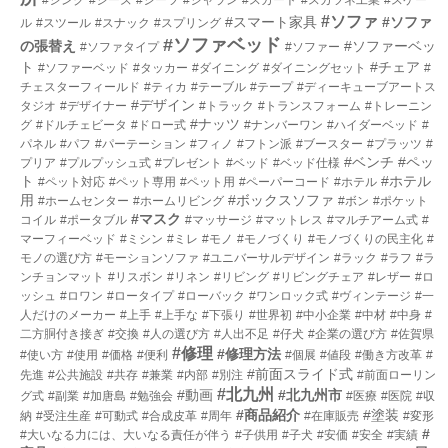
#ソファ
#スマート家具
#ソファ
ル
#スツール
#スナック
#スプリング
#ソファベッド
の張替え
#ソファーベッ
#ソファタイプ
#ソファー
ト
#チェア
#ソファーベッド
#タッカー
#ダイニング
#ダイニングセット
#
チェスターフィールド
#ティカ
#テーブル
#テープ
#ディーキューブアートス
#デザイン
タジオ
#デザイナー
#トラック
#トランスフォーム
#トレーニン
#ナッツ
グ
#ドルチェビータ
#ドロー式
#ナンバーワン
#ハイダーベッド
#
パネル
#パフ
#パーテーション
#フィノ
#フトン派
#ブースター
#プラッツ
#
#ベンチ
#ペッ
プリア
#プルプッシュ式
#プレゼント
#ベッド
#ベッド仕様
ト
#ホテル
#ペット対応
#ペット専用
#ペット用
#ペーパーコード
#ホテル
用
#ボックスソファ
#ホームセンター
#ホームリビング
#ボン
#ポケット
#マスク
コイル
#ポータブル
#マッサージ
#マットレス
#マルチアーム式
#
マーフィーベッド
#ミシン
#ミレ
#モノ
#モノづくり
#モノづくりの民主化
#
モノの選び方
#モーションソファ
#ユニバーサルデザイン
#ラック
#ラフ
#ラ
ンチョンマット
#リスボン
#リネン
#リビング
#リビングチェア
#レザー
#ロ
ッシュ
#ロワン
#ロータイプ
#ローバック
#ワンロック式
#ヴィンテージ
#一
人だけのメーカー
#上手
#上手な
#下張り
#世界初
#中小企業
#中材
#中身
#
二方胴付き接ぎ
#交換
#人の選び方
#人出不足
#仔犬
#企業の選び方
#佐賀県
#修理
#修理方法
#使い方
#使用
#価格
#便利
#個展
#値段
#働き方改革
#
#前面スライド式
先進
#公共施設
#共存
#兼業
#内部
#別注
#前面ローリン
#北九州
#動画
#北九州市
グ式
#副業
#加唐島
#勉強会
#医療
#医院
#収
#商品紹介
#塗装
納
#受注生産
#可動式
#合成皮革
#周年
#在庫販売
#変形
#
#大いなる力には、大いなる責任が伴う
#子供用
#子犬
#安価
#安全
#実績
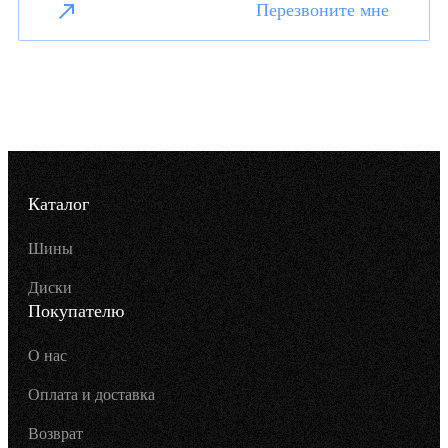
Перезвоните мне
Каталог
Шины
Диски
Покупателю
О нас
Оплата и доставка
Возврат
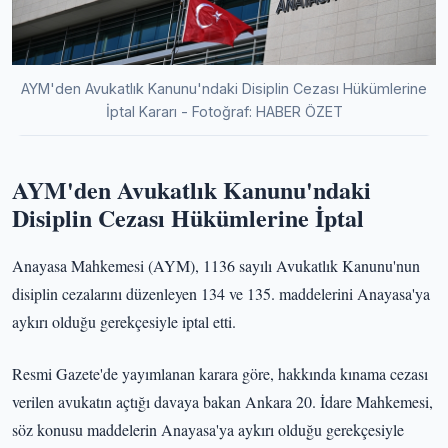
AYM'den Avukatlık Kanunu'ndaki Disiplin Cezası Hükümlerine
İptal Kararı - Fotoğraf: HABER ÖZET
AYM'den Avukatlık Kanunu'ndaki
Disiplin Cezası Hükümlerine İptal
Anayasa Mahkemesi (AYM), 1136 sayılı Avukatlık Kanunu'nun
disiplin cezalarını düzenleyen 134 ve 135. maddelerini Anayasa'ya
aykırı olduğu gerekçesiyle iptal etti.
Resmi Gazete'de yayımlanan karara göre, hakkında kınama cezası
verilen avukatın açtığı davaya bakan Ankara 20. İdare Mahkemesi,
söz konusu maddelerin Anayasa'ya aykırı olduğu gerekçesiyle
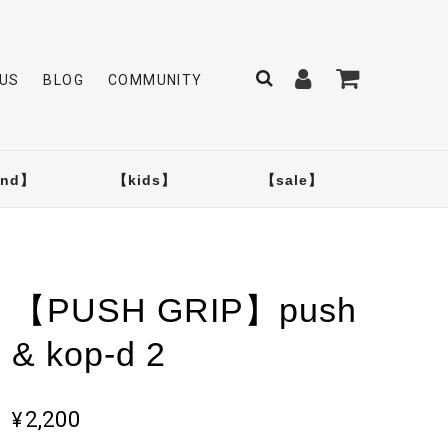
US
BLOG
COMMUNITY
and】
【kids】
【sale】
【PUSH GRIP】push
& kop-d 2
¥2,200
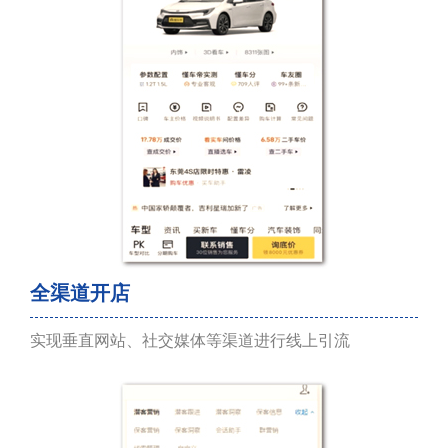
全渠道开店
实现垂直网站、社交媒体等渠道进行线上引流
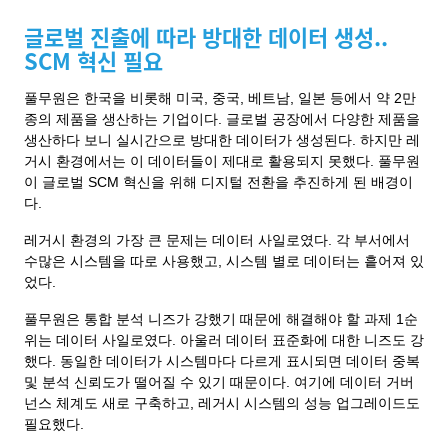
글로벌 진출에 따라 방대한 데이터 생성..
SCM 혁신 필요
풀무원은 한국을 비롯해 미국, 중국, 베트남, 일본 등에서 약 2만
종의 제품을 생산하는 기업이다. 글로벌 공장에서 다양한 제품을
생산하다 보니 실시간으로 방대한 데이터가 생성된다. 하지만 레
거시 환경에서는 이 데이터들이 제대로 활용되지 못했다. 풀무원
이 글로벌 SCM 혁신을 위해 디지털 전환을 추진하게 된 배경이
다.
레거시 환경의 가장 큰 문제는 데이터 사일로였다. 각 부서에서
수많은 시스템을 따로 사용했고, 시스템 별로 데이터는 흩어져 있
었다.
풀무원은 통합 분석 니즈가 강했기 때문에 해결해야 할 과제 1순
위는 데이터 사일로였다. 아울러 데이터 표준화에 대한 니즈도 강
했다. 동일한 데이터가 시스템마다 다르게 표시되면 데이터 중복
및 분석 신뢰도가 떨어질 수 있기 때문이다. 여기에 데이터 거버
넌스 체계도 새로 구축하고, 레거시 시스템의 성능 업그레이드도
필요했다.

● Task to carry out
Copy the listing exactly but drop its images.

● Task response
#ソファ
#スマート家具
#ソファ
ル
#スツール
#スナック
#スプリング
#ソファベッド
の張替え
#ソファーベッ
#ソファタイプ
#ソファー
ト
#チェア
#ソファーベッド
#タッカー
#ダイニング
#ダイニングセット
#
チェスターフィールド
#ティカ
#テーブル
#テープ
#ディーキューブアートス
#デザイン
タジオ
#デザイナー
#トラック
#トランスフォーム
#トレーニン
#ナッツ
グ
#ドルチェビータ
#ドロー式
#ナンバーワン
#ハイダーベッド
#
パネル
#パフ
#パーテーション
#フィノ
#フトン派
#ブースター
#プラッツ
#
#ベンチ
#ペッ
プリア
#プルプッシュ式
#プレゼント
#ベッド
#ベッド仕様
ト
#ホテル
#ペット対応
#ペット専用
#ペット用
#ペーパーコード
#ホテル
用
#ボックスソファ
#ホームセンター
#ホームリビング
#ボン
#ポケット
#マスク
コイル
#ポータブル
#マッサージ
#マットレス
#マルチアーム式
#
マーフィーベッド
#ミシン
#ミレ
#モノ
#モノづくり
#モノづくりの民主化
#
モノの選び方
#モーションソファ
#ユニバーサルデザイン
#ラック
#ラフ
#ラ
ンチョンマット
#リスボン
#リネン
#リビング
#リビングチェア
#レザー
#ロ
ッシュ
#ロワン
#ロータイプ
#ローバック
#ワンロック式
#ヴィンテージ
#一
人だけのメーカー
#上手
#上手な
#下張り
#世界初
#中小企業
#中材
#中身
#
二方胴付き接ぎ
#交換
#人の選び方
#人出不足
#仔犬
#企業の選び方
#佐賀県
#修理
#修理方法
#使い方
#使用
#価格
#便利
#個展
#値段
#働き方改革
#
#前面スライド式
先進
#公共施設
#共存
#兼業
#内部
#別注
#前面ローリン
#北九州
#動画
#北九州市
グ式
#副業
#加唐島
#勉強会
#医療
#医院
#収
#商品紹介
#塗装
納
#受注生産
#可動式
#合成皮革
#周年
#在庫販売
#変形
#
#大いなる力には、大いなる責任が伴う
#子供用
#子犬
#安価
#安全
#実績
Перезвоните мне
Каталог
Шины
Диски
Покупателю
О нас
Оплата и доставка
Возврат
AYM'den Avukatlık Kanunu'ndaki Disiplin Cezası Hükümlerine
İptal Kararı - Fotoğraf: HABER ÖZET
AYM'den Avukatlık Kanunu'ndaki
Disiplin Cezası Hükümlerine İptal
Anayasa Mahkemesi (AYM), 1136 sayılı Avukatlık Kanunu'nun
disiplin cezalarını düzenleyen 134 ve 135. maddelerini Anayasa'ya
aykırı olduğu gerekçesiyle iptal etti.
Resmi Gazete'de yayımlanan karara göre, hakkında kınama cezası
verilen avukatın açtığı davaya bakan Ankara 20. İdare Mahkemesi,
söz konusu maddelerin Anayasa'ya aykırı olduğu gerekçesiyle
US
BLOG
COMMUNITY
and】
【kids】
【sale】
【PUSH GRIP】push
& kop-d 2
¥2,200
全渠道开店
实现垂直网站、社交媒体等渠道进行线上引流
글로벌 진출에 따라 방대한 데이터 생성..
SCM 혁신 필요
풀무원은 한국을 비롯해 미국, 중국, 베트남, 일본 등에서 약 2만
종의 제품을 생산하는 기업이다. 글로벌 공장에서 다양한 제품을
생산하다 보니 실시간으로 방대한 데이터가 생성된다. 하지만 레
거시 환경에서는 이 데이터들이 제대로 활용되지 못했다. 풀무원
이 글로벌 SCM 혁신을 위해 디지털 전환을 추진하게 된 배경이
다.
레거시 환경의 가장 큰 문제는 데이터 사일로였다. 각 부서에서
수많은 시스템을 따로 사용했고, 시스템 별로 데이터는 흩어져 있
었다.
풀무원은 통합 분석 니즈가 강했기 때문에 해결해야 할 과제 1순
위는 데이터 사일로였다. 아울러 데이터 표준화에 대한 니즈도 강
했다. 동일한 데이터가 시스템마다 다르게 표시되면 데이터 중복
및 분석 신뢰도가 떨어질 수 있기 때문이다. 여기에 데이터 거버
넌스 체계도 새로 구축하고, 레거시 시스템의 성능 업그레이드도
필요했다.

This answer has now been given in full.